Archivio per 6 Agosto 2008

4. Poca paura e tanto delirio a Milano

Posted in Ragguardevoli seratine, Viaggi on 6 Agosto 2008 by mati907

Il simpaticissimo Nembo, dopo tre soli post, ha già detto che questo blog fa pure più schifo di quello di prima. xD

Comunque, accingomi a raccontare dell’ultimo fine settimana che ho trascorso in terra bauscia, ossia a Milano.

Arrivata in stazione c’è il buon Abraxs che mi raccatta e andiamo a casa sua a giocare al wii-bowling [io devo comprarmi la wii, ormai ne sono certa] dove, come già l’altra volta, lo sconfiggo miseramente dato che la natura mi ha donato più deretano che anima.
Dopo aver truccato da gran baldracca il panda che gli avremmo regalato, Abraxs mi scarica a casa di Zukk,  dove accogliamo Cassiopea che, tempo di un caffè, è già mezza nuda con gran dispiacere di quello zukkone del festeggiato.
Il locale dove ceniamo è un coacervo di agguerriti lanciatori di noccioline, infatti io mi stupisco di come la mia schiena è riuscita a non tumefarsi con tutta la roba che le è stata violentemente lanciata addosso. Siccome noi siamo dei fortunelli, avevamo un tavolo esattamente al centro del locale, fra approssimativamente una ventina di aperte e sanguinolente battaglie, in cui molti non capivano che per far arrivare le noccioline dall’altro lato del nostro tavolo era necessario lanciarle in alto -do you know parabola?- e non verso il basso, ossia su di noi. Menzione speciale va fatta per Mr. Maglietta Verde che è riuscito ad attirarsi l’odio di tutte le venti persone in cui eravamo, ma è stato graziato ed è ancora vivo che gironzola.
Mangiamo carne a badilate come dei tecnologici Fred Flinstone senza posate e, dopo esibizioni da circo con le noccioline, pacate battaglie fra di noi, piselli neri giganti che girano e listri di birra; ci spostiamo al Rhabar, o una roba simile.
Da qui i ricordi sono un po’ più rarefatti, non perché io abbia dei buchi di memoria, ma perché avendo bevuto come un cammello con la gola riarsa, il mio neurone ha ben deciso di riposare.
Mi ricordo che: ho baciato la Tuna e la Oppia, ho visto il piercing della Cassiopea, le amiche di Winona si chiamano Marzia e Stella, qualcuno ha giocato a calcio balilla, qualcuno ha ballato, a Shadow le mie scarpe non piacciono però crede che io rimanga comunque io perché sono unica nonostante le scarpe e voleva chiedere alle due tipe che limonavano e piangevano contemporaneamente da mezz’ora cosa ci fosse di male.

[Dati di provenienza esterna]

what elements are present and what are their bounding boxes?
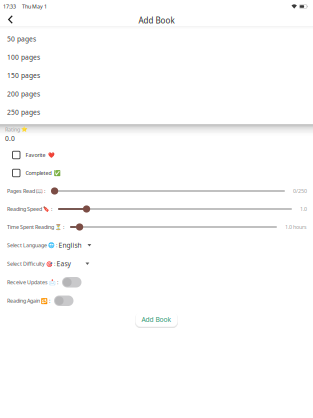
button[interactable]: Back: [0, 13, 22, 26]
staticText: Time Spent Reading ⏳ :: [7, 224, 64, 231]
button[interactable]: Easy: [55, 256, 89, 271]
staticText: 200 pages: [7, 89, 40, 98]
staticText: Select Language 🌐 :: [7, 242, 57, 249]
staticText: Add Book: [138, 15, 174, 26]
button[interactable]: 150 pages: [0, 66, 313, 85]
staticText: ❤️: [48, 152, 54, 158]
staticText: 50 pages: [7, 34, 36, 43]
staticText: Reading Again 🔁 :: [7, 297, 50, 304]
button[interactable]: Reading Again 🔁 :: [50, 296, 74, 306]
staticText: ✅: [54, 170, 60, 176]
button[interactable]: 100 pages: [0, 48, 313, 66]
staticText: Completed: [26, 170, 52, 177]
staticText: English: [58, 241, 82, 250]
staticText: Thu May 1: [22, 3, 47, 10]
button[interactable]: Add Book: [134, 311, 178, 328]
staticText: 0.0: [5, 134, 15, 143]
button[interactable]: 200 pages: [0, 85, 313, 103]
button[interactable]: Completed: [0, 164, 313, 182]
staticText: Rating ⭐: [5, 126, 28, 133]
staticText: Pages Read 📖 :: [7, 188, 45, 195]
staticText: Add Book: [142, 315, 172, 324]
staticText: 250 pages: [7, 108, 40, 117]
staticText: Select Difficulty 🎯 :: [7, 260, 55, 267]
button[interactable]: 50 pages: [0, 30, 313, 48]
staticText: 17:33: [3, 3, 16, 10]
button[interactable]: Favorite: [0, 146, 313, 164]
staticText: 150 pages: [7, 71, 40, 80]
button[interactable]: English: [57, 238, 91, 253]
staticText: 0/250: [293, 188, 307, 195]
staticText: Receive Updates 📩 :: [7, 279, 58, 286]
staticText: 1.0 hours: [285, 224, 307, 231]
staticText: Easy: [56, 259, 70, 268]
button[interactable]: Receive Updates 📩 :: [58, 277, 82, 288]
staticText: 100 pages: [7, 53, 40, 62]
staticText: Favorite: [26, 152, 46, 159]
button[interactable]: 250 pages: [0, 103, 313, 121]
staticText: 1.0: [300, 206, 307, 213]
staticText: Reading Speed 🔖 :: [7, 206, 52, 213]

Poi boh.
Insomma, si arriva a casa ad un’ora non precisa e giochiamo ancora un po’ alla Wii dove però l’alcool ha il sopravvento e non mi permette di vincere molto; quindi ci rinuncio e mi metto a dormire, cosa che riesco a fare solo verso le sei, quando io e Abraxs smettiamo di parlottare di tutto e di più.
Domenica, per fare una cosa che non facciamo mai +ironia+ pranziamo dal giapponese e ci cuociamo quel che resta del cervello passeggiando in una torrida Milano. Verso le sei prendo il treno, mi addormento a tratti irregolari svegliandomi subito e, grazie alla sveglia, riesco a scendere a Brescia e non a Canicattì, dove mi aspetta il caro Genitore per portarmi a casa.

Dovrei anche raccontare degli ultimi due giorni che ho passato con Danny, ma siccome, porcamiseria, domani O_O ho l’esame di teoria per la patente e sono quattro giorni almeno che non faccio un quiz, magari -ma proprio magari, non sono sicura- è il caso che mi metta a studiare un pochino, per non essere bocciata.